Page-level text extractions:
######

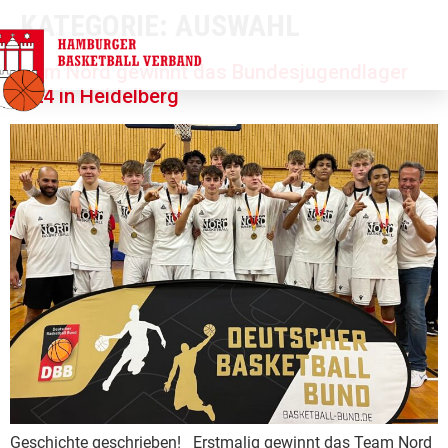
KATEGORIE:
AUSWAHL
springen
Team Nord gewinnt das Bundesjugendlager
2024 in Heidelberg
Geschichte geschrieben! Erstmalig gewinnt das Team Nord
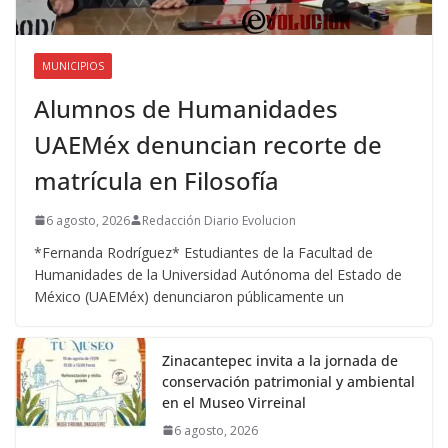
MUNICIPIOS
Alumnos de Humanidades
UAEMéx denuncian recorte de
matrícula en Filosofía
6 agosto, 2026
Redacción Diario Evolucion
*Fernanda Rodríguez* Estudiantes de la Facultad de
Humanidades de la Universidad Autónoma del Estado de
México (UAEMéx) denunciaron públicamente un
Zinacantepec invita a la jornada de
conservación patrimonial y ambiental
en el Museo Virreinal
6 agosto, 2026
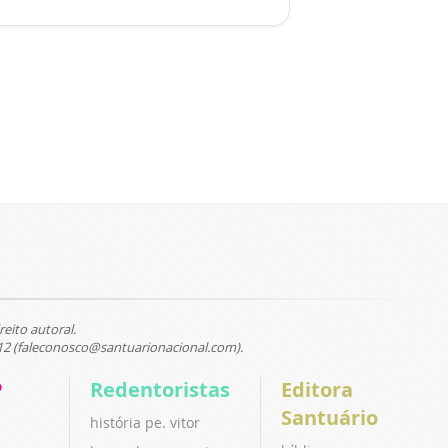
reito autoral.
12 (faleconosco@santuarionacional.com).
P
Redentoristas
Editora
Santuário
história pe. vitor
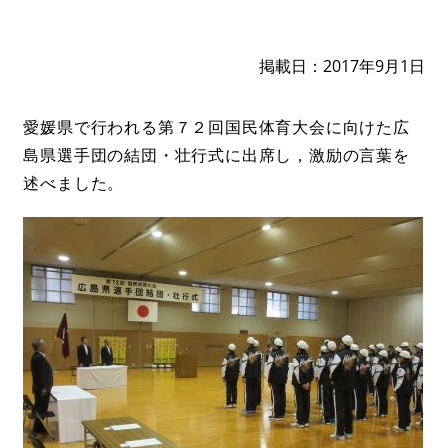
掲載日
2017年9月1日
愛媛県で行われる第７２回国民体育大会に向けた広
島県選手団の結団・壮行式に出席し，激励の言葉を
述べました。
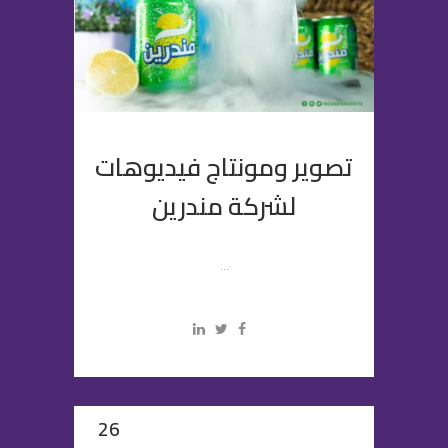
تصوير ومونتاج فيديوهات
لشركة مندرين
...
26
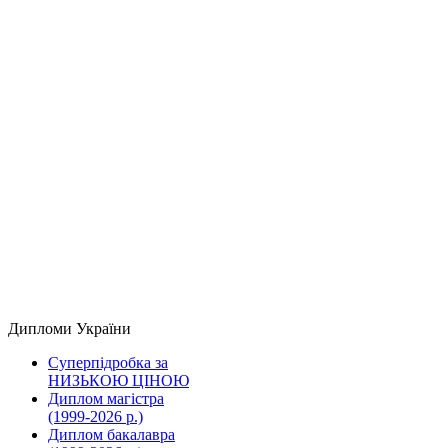
Дипломи України
Суперпідробка за
НИЗЬКОЮ ЦІНОЮ
Диплом магістра
(1999-2026 р.)
Диплом бакалавра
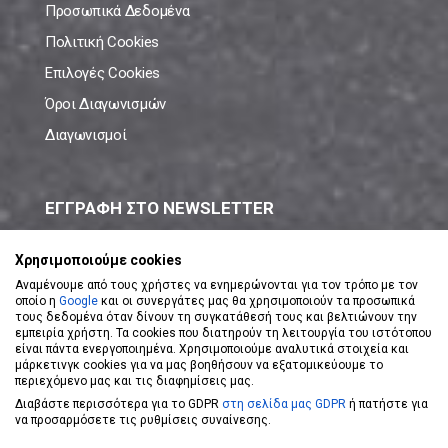
Προσωπικά Δεδομένα
Πολιτική Cookies
Επιλογές Cookies
Όροι Διαγωνισμών
Διαγωνισμοί
ΕΓΓΡΑΦΗ ΣΤΟ NEWSLETTER
Μάθε πρώτος όλες τις νέες προσφορές!
Χρησιμοποιούμε cookies
Αναμένουμε από τους χρήστες να ενημερώνονται για τον τρόπο με τον
οποίο η
Google
και οι συνεργάτες μας θα χρησιμοποιούν τα προσωπικά
τους δεδομένα όταν δίνουν τη συγκατάθεσή τους και βελτιώνουν την
εμπειρία χρήστη. Τα cookies που διατηρούν τη λειτουργία του ιστότοπου
είναι πάντα ενεργοποιημένα. Χρησιμοποιούμε αναλυτικά στοιχεία και
ΕΓΓΡΑΦΗ ΣΤΟ NEWSLETTER
μάρκετινγκ cookies για να μας βοηθήσουν να εξατομικεύουμε το
περιεχόμενο μας και τις διαφημίσεις μας.
Διαβάστε περισσότερα για το GDPR
στη σελίδα μας GDPR
ή πατήστε για
Αποδέχομαι τους
Όρους Χρήσης
να προσαρμόσετε τις ρυθμίσεις συναίνεσης.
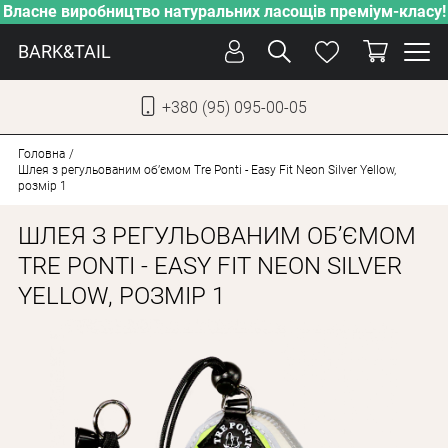
Власне виробництво натуральних ласощів преміум-класу!
BARK&TAIL
+380 (95) 095-00-05
УКР
РУС
Головна
Шлея з регульованим об’ємом Tre Ponti - Easy Fit Neon Silver Yellow,
розмір 1
СОБАКИ
ШЛЕЯ З РЕГУЛЬОВАНИМ ОБ’ЄМОМ
КОТИ
TRE PONTI - EASY FIT NEON SILVER
ВІД СПЕКИ
YELLOW, РОЗМІР 1
ВЛАСНЕ ВИРОБНИЦТВО
НОВИНКИ
АКЦІЇ
БЛОГ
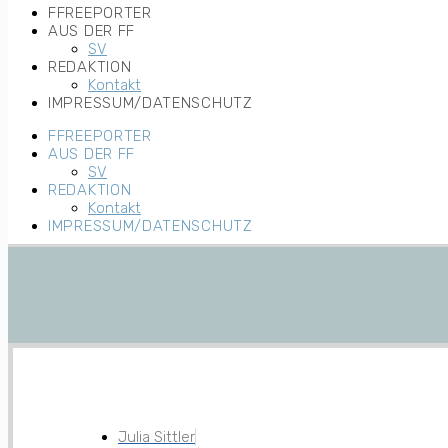
FFREEPORTER
AUS DER FF
SV
REDAKTION
Kontakt
IMPRESSUM/DATENSCHUTZ
FFREEPORTER
AUS DER FF
SV
REDAKTION
Kontakt
IMPRESSUM/DATENSCHUTZ
Julia Sittler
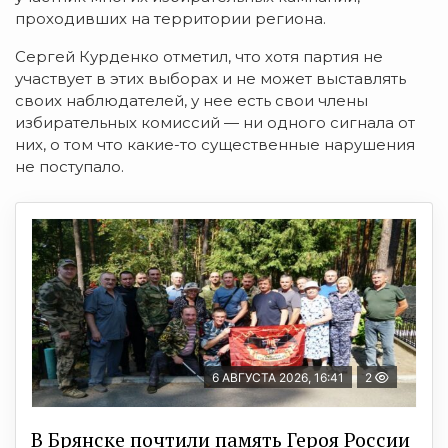
проходивших на территории региона.
Сергей Курденко отметил, что хотя партия не
участвует в этих выборах и не может выставлять
своих наблюдателей, у нее есть свои члены
избирательных комиссий — ни одного сигнала от
них, о том что какие-то существенные нарушения
не поступало.
6 АВГУСТА 2026, 16:41
2
В Брянске почтили память Героя России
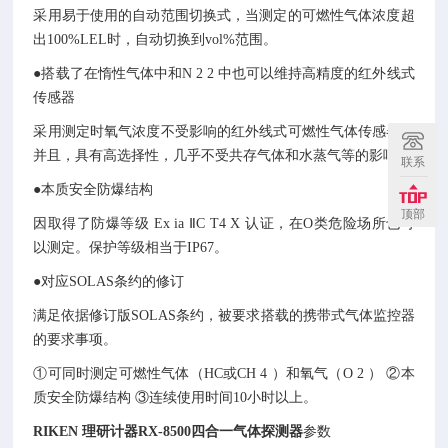
采用易于使用的自动范围切换式，当测定的可燃性气体浓度超
出100%LEL时，自动切换到vol%范围。
●搭载了在惰性气体中和N 2 2 中也可以维持高精度的红外线式
传感器
采用测定时氧气浓度不受影响的红外线式可燃性气体传感器。
并且，具有高选择性，几乎不受共存气体和水蒸气等的影响。
联系
●本质安全防爆结构
顶部
因取得了防爆等级 Ex ia ⅡC T4 X 认证，在O类危险场所也可
以测定。保护等级相当于IP67。
●对应SOLAS条约的修订
满足依据修订版SOLAS条约，被要求搭载的携带式气体监控器
的要求事项。
①可同时测定可燃性气体（HC或CH 4 ）和氧气（O 2 ） ②本
质安全防爆结构 ③连续使用时间10小时以上。
RIKEN 理研计器RX-8500四合一气体探测器
参数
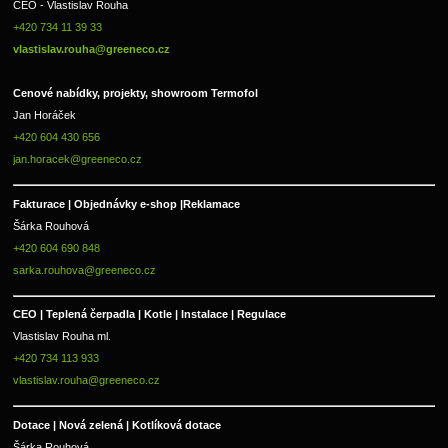
CEO - Vlastislav Rouha 
+420 734 11 39 33 
vlastislav.rouha@greeneco.cz
Cenové nabídky, projekty, showroom Termofol 
Jan Horáček
+420 604 430 656
jan.horacek@greeneco.cz
Fakturace | 
Objednávky e-shop |
Reklamace
Šárka Rouhová
+420 604 690 848
sarka.rouhova@greeneco.cz
CEO | Teplená čerpadla | Kotle | Instalace | Regulace
Vlastislav Rouha ml.
+420 734 113 933
vlastislav.rouha@greeneco.cz
Dotace | Nová zelená | Kotlíková dotace
Šárka Rouhová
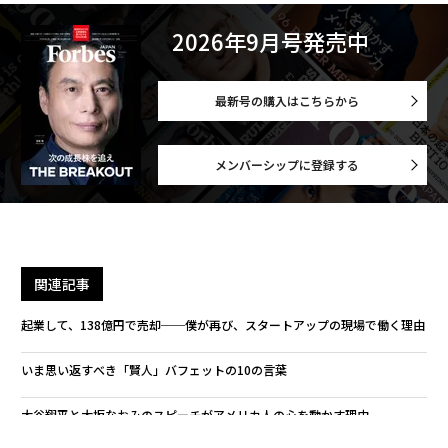
2026年9月号発売中
最新号の購入はこちらから
メンバーシップに登録する
関連記事
起業して、138億円で売却──僕が再び、スタートアップの現場で働く理由
いま思い返すべき「賢人」バフェットの10の言葉
大谷翔平と大坂なおみのスピーチがアメリカ人の心を動かす理由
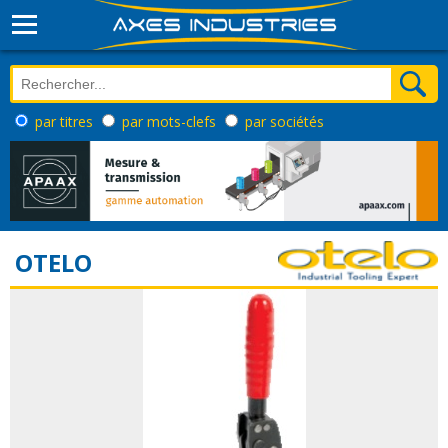
par titres
par mots-clefs
par sociétés
OTELO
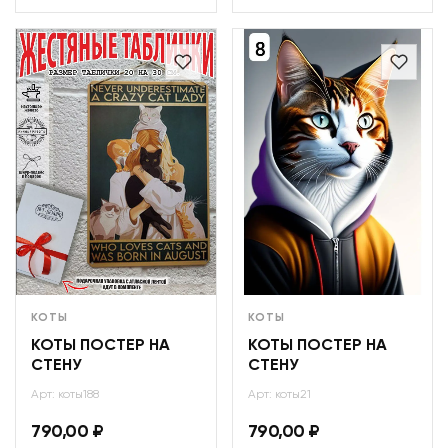
КОТЫ
КОТЫ
КОТЫ ПОСТЕР НА
КОТЫ ПОСТЕР НА
СТЕНУ
СТЕНУ
Арт: коты188
Арт: коты21
790,00
₽
790,00
₽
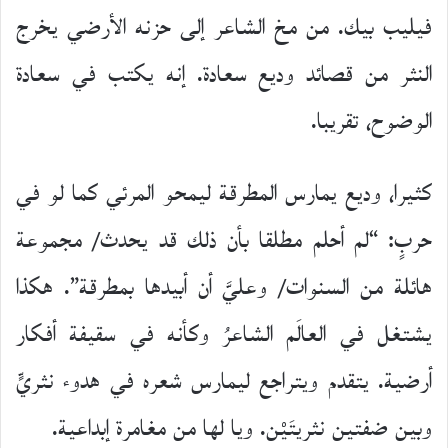
فيليب بيك. من مخ الشاعر إلى حزنه الأرضي يخرج
النثر من قصائد وديع سعادة. إنه يكتب في سعادة
الوضوح، تقريبا.
كثيرا، وديع يمارس المطرقة ليمحو المرئي كما لو في
حربٍ: “لم أحلم مطلقا بأن ذلك قد يحدث/ مجموعة
هائلة من السنوات/ وعليَّ أن أبيدها بمطرقة”. هكذا
يشتغل في العالَم الشاعرُ وكأنه في سقيفة أفكار
أرضية. يتقدم ويتراجع ليمارس شعره في هدوء نثريٍّ
وبين ضفتين نثريتَيْن. ويا لها من مغامرة إبداعية.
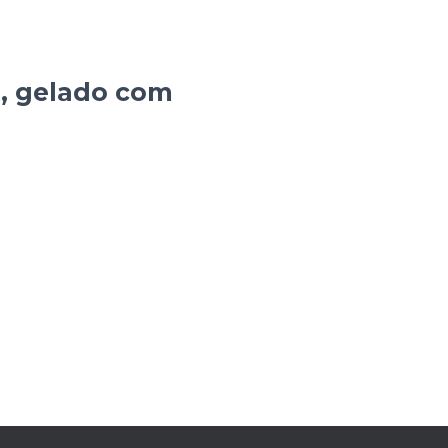
, gelado com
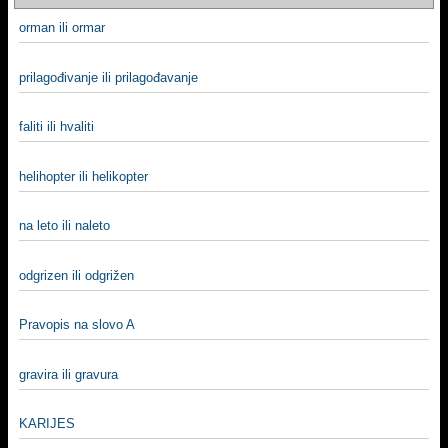
orman ili ormar
prilagođivanje ili prilagođavanje
faliti ili hvaliti
helihopter ili helikopter
na leto ili naleto
odgrizen ili odgrižen
Pravopis na slovo A
gravira ili gravura
KARIJES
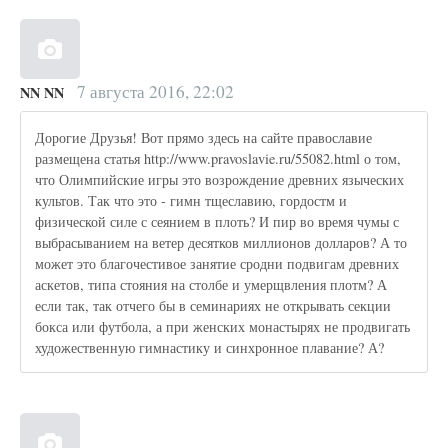
7 августа 2016, 22:02
NN NN
Дорогие Друзья! Вот прямо здесь на сайте православие
размещена статья http://www.pravoslavie.ru/55082.html о том,
что Олимпийские игры это возрождение древних языческих
культов. Так что это - гимн тщеславию, гордостм и
физической силе с сеянием в плоть? И пир во время чумы с
выбрасыванием на ветер десятков миллионов долларов? А то
может это благочестивое занятие сродни подвигам древних
аскетов, типа стояния на столбе и умерщвления плотм? А
если так, так отчего бы в семинариях не открывать секции
бокса или футбола, а при женских монастырях не продвигать
художественную гимнастику и синхронное плавание? А?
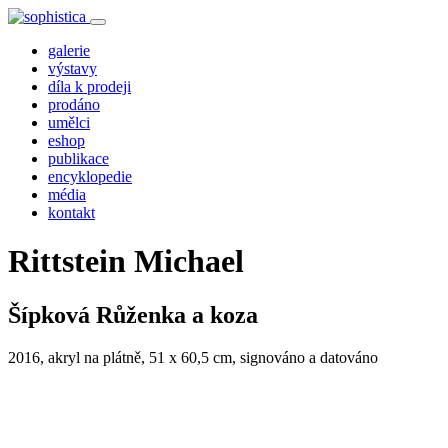
galerie
výstavy
díla k prodeji
prodáno
umělci
eshop
publikace
encyklopedie
média
kontakt
Rittstein Michael
Šípková Růženka a koza
2016, akryl na plátně, 51 x 60,5 cm, signováno a datováno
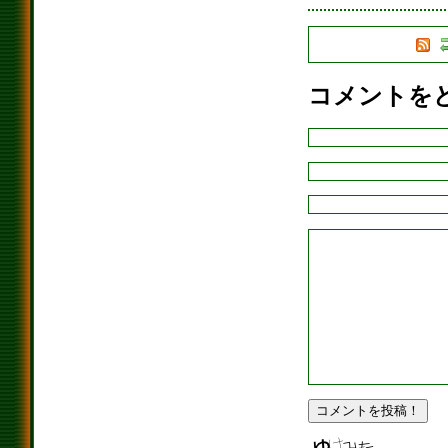
コメントを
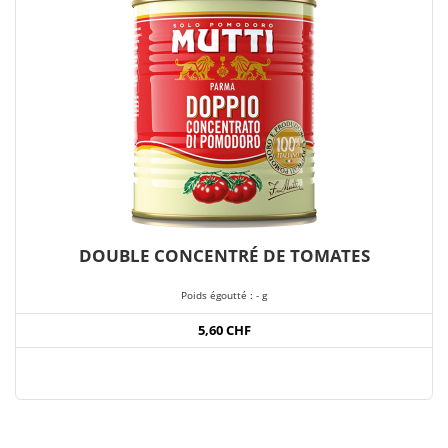
DOUBLE CONCENTRÉ DE TOMATES
Poids égoutté : - g
5,60 CHF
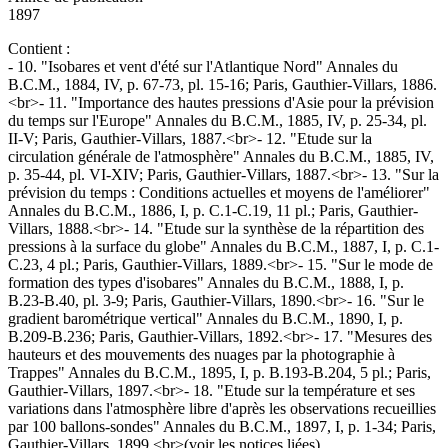
1897
Contient :
- 10. "Isobares et vent d'été sur l'Atlantique Nord" Annales du
B.C.M., 1884, IV, p. 67-73, pl. 15-16; Paris, Gauthier-Villars, 1886.
<br>- 11. "Importance des hautes pressions d'Asie pour la prévision
du temps sur l'Europe" Annales du B.C.M., 1885, IV, p. 25-34, pl.
II-V; Paris, Gauthier-Villars, 1887.<br>- 12. "Etude sur la
circulation générale de l'atmosphère" Annales du B.C.M., 1885, IV,
p. 35-44, pl. VI-XIV; Paris, Gauthier-Villars, 1887.<br>- 13. "Sur la
prévision du temps : Conditions actuelles et moyens de l'améliorer"
Annales du B.C.M., 1886, I, p. C.1-C.19, 11 pl.; Paris, Gauthier-
Villars, 1888.<br>- 14. "Etude sur la synthèse de la répartition des
pressions à la surface du globe" Annales du B.C.M., 1887, I, p. C.1-
C.23, 4 pl.; Paris, Gauthier-Villars, 1889.<br>- 15. "Sur le mode de
formation des types d'isobares" Annales du B.C.M., 1888, I, p.
B.23-B.40, pl. 3-9; Paris, Gauthier-Villars, 1890.<br>- 16. "Sur le
gradient barométrique vertical" Annales du B.C.M., 1890, I, p.
B.209-B.236; Paris, Gauthier-Villars, 1892.<br>- 17. "Mesures des
hauteurs et des mouvements des nuages par la photographie à
Trappes" Annales du B.C.M., 1895, I, p. B.193-B.204, 5 pl.; Paris,
Gauthier-Villars, 1897.<br>- 18. "Etude sur la température et ses
variations dans l'atmosphère libre d'après les observations recueillies
par 100 ballons-sondes" Annales du B.C.M., 1897, I, p. 1-34; Paris,
Gauthier-Villars, 1899.<br>(voir les notices liées)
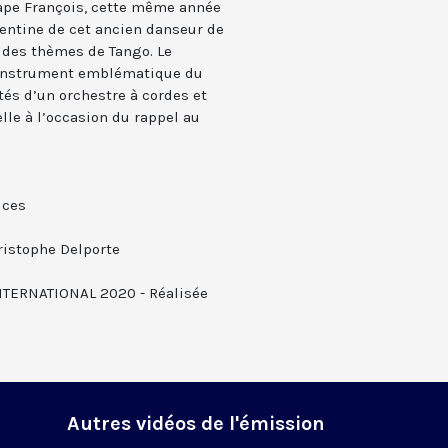
Pape François, cette même année
gentine de cet ancien danseur de
 des thèmes de Tango. Le
l’instrument emblématique du
tés d’un orchestre à cordes et
lle à l’occasion du rappel au
ices
hristophe Delporte
TERNATIONAL 2020 - Réalisée
Autres vidéos de l'émission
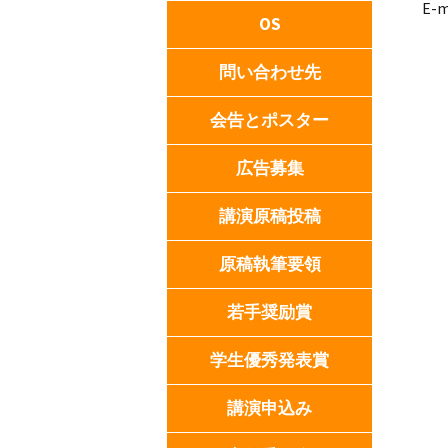
E-m
OS
各
問い合わせ先
OS
会告とポスター
広告募集
講演原稿投稿
原稿執筆要領
若手奨励賞
学生優秀発表賞
講演申込み
一般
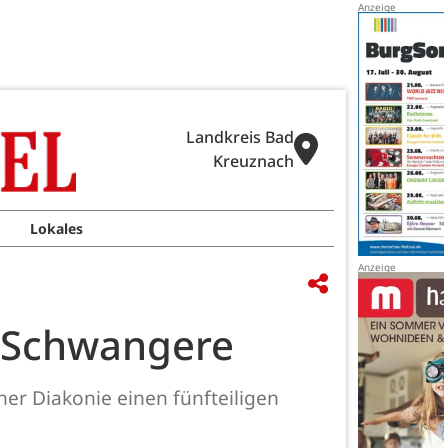
Landkreis Bad
Kreuznach
Lokales
r Schwangere
her Diakonie einen fünfteiligen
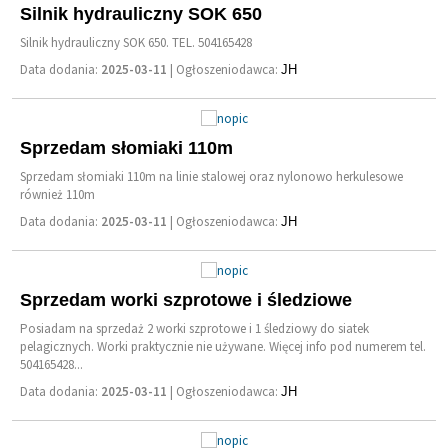
Silnik hydrauliczny SOK 650
Silnik hydrauliczny SOK 650. TEL. 504165428
Data dodania:
2025-03-11
| Ogłoszeniodawca:
JH
Sprzedam słomiaki 110m
Sprzedam słomiaki 110m na linie stalowej oraz nylonowo herkulesowe
również 110m
Data dodania:
2025-03-11
| Ogłoszeniodawca:
JH
Sprzedam worki szprotowe i śledziowe
Posiadam na sprzedaż 2 worki szprotowe i 1 śledziowy do siatek
pelagicznych. Worki praktycznie nie używane. Więcej info pod numerem tel.
504165428...
Data dodania:
2025-03-11
| Ogłoszeniodawca:
JH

######

■ **EXERCISE**
Where a line of the data includes the string "древних", list that line.

■ **REPLY**
что Олимпийские игры это возрождение древних языческих
может это благочестивое занятие сродни подвигам древних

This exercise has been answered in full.